Kaufman: Group home was ‘consenting adults’

? A man accused of enslaving and abusing mentally ill residents of group homes he and his wife operated testified Friday that the residents were “a family of consenting adults.”

Arlan Kaufman, 69, and his wife Linda, 62, are being tried in U.S. District Court on more than 30 federal charges – including health care fraud, Medicare fraud, forced labor and holding clients in involuntary servitude – related to the treatment of residents at the Kaufman House Residential Treatment Center, as the two group homes were known.

Federal prosecutors contend the Kaufmans controlled every aspect of the lives of residents of the Kaufman House, including who could wear clothes or have a cookie after dinner. They are accused of forcing resident to masturbate, fondle each other and shave each other’s genitals.

The defense contends the goal of the therapy sessions was to remove some of the shock value that some of the residents had been trying to achieve by exposing themselves in public.

On Friday, a soft-spoken Arlan Kaufman testified that residents of the group homes were initially referred there by mental health facilities in Newton and Halstead. He stopped accepting the referrals in the mid-1980s.

“We started out with what was considered to be standard treatment,” Kaufman said.

That treatment included training mentally ill patients on social skills, he said. Kaufman testified he believed that type of treatment does not work.
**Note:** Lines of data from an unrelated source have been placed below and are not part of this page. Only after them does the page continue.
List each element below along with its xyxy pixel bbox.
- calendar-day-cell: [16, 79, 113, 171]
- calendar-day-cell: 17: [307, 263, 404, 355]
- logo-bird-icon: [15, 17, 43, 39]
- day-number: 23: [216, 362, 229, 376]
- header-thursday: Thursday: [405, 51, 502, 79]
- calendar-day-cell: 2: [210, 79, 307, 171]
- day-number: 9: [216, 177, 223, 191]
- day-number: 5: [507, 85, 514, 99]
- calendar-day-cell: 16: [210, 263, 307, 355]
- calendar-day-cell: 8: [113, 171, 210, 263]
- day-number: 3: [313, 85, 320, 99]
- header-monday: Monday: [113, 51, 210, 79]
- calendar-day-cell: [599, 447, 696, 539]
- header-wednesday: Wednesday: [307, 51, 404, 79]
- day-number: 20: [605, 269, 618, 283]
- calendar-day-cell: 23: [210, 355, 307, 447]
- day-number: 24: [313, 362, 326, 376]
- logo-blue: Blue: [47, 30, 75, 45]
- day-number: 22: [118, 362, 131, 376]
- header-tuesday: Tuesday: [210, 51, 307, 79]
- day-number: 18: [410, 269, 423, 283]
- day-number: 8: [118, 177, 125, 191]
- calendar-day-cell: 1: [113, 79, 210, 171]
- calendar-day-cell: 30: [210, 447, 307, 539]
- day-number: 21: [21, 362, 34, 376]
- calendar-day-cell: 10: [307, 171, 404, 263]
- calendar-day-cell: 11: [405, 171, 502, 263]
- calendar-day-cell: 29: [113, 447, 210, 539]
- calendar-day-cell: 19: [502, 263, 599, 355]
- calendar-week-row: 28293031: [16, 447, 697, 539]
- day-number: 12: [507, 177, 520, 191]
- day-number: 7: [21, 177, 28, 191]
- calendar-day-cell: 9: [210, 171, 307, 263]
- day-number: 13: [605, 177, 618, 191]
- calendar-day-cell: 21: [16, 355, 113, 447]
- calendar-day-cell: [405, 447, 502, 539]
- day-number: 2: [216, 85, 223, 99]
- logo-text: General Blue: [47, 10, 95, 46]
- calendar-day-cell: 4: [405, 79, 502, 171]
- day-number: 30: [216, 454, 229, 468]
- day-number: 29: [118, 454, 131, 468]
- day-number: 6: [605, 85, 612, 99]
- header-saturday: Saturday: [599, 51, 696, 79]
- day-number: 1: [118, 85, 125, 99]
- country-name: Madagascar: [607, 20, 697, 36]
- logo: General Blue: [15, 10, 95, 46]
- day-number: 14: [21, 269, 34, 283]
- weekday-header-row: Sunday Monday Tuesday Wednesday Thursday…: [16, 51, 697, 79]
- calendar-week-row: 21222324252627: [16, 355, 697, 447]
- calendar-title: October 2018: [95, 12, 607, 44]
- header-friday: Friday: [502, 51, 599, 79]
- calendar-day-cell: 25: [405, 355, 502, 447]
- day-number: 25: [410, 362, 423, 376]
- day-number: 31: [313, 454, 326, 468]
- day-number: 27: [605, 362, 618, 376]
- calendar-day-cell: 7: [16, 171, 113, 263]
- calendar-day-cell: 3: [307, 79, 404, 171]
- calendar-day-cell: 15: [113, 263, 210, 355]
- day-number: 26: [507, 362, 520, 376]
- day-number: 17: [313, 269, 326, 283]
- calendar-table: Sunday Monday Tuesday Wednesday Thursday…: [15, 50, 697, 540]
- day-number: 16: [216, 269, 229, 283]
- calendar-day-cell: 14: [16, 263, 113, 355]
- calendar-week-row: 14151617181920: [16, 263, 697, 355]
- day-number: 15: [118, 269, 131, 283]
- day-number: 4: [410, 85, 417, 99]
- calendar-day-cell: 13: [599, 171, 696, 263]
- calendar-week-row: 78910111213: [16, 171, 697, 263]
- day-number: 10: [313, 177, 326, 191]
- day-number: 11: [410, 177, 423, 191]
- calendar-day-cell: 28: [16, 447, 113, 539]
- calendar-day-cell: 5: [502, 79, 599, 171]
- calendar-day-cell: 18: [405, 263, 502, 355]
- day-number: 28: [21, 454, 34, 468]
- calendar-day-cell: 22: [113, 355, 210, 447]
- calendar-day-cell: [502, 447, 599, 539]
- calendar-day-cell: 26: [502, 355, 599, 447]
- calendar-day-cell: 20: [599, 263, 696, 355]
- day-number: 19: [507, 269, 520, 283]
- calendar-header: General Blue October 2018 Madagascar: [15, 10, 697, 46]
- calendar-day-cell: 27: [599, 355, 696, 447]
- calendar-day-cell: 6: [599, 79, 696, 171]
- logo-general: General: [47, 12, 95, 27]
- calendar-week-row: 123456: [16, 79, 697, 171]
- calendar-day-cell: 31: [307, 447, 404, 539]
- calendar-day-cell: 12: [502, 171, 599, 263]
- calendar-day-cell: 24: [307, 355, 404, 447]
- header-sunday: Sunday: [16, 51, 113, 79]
Kaufman also characterized the mentally ill residents of his group homes as a family.

He said today’s family units are nontraditional and must allow for sexual expression. He noted that five residents of the Kaufman House had lived there more than 10 years – “longer than most marriages in our society.”

Kaufman also testified about three residents who, he said, would expose themselves in public. When people act inappropriately, Kaufman testified, “The first thing you’ve got to do is get it out of the public and bring it into the family.”

He insisted that suppressing sexual expression doesn’t work.

“I think you have to find acceptable ways to express that,” he said.

Kaufman said socially acceptable behavior includes companionship, unconditional acceptance, intimacy, trust and sexual expression. He said some people with mental illness are threatened by intimacy.

“You have to help people work through it,” he said, adding that a therapist may have to help mentally ill patients create a bond with another person.

Earlier in the day, Kaufman talked about his background, including his starting the social work program at Bethel College in Newton. He said that when he left eight years later in 1979, it was the most popular program in the school.

“I am a person who likes to develop things, put things together, and I accomplished that,” he said. “… I didn’t want to be a college professor for the rest of my life.”

Kaufman, who has a doctorate in social work from Ohio State University, said he went into private practice after leaving Bethel.

Kaufman also said he had been appointed to a mental health care task force by President Carter and served on a state committee that set licensing requirements for social workers.

Kaufman will continue his testimony on Monday.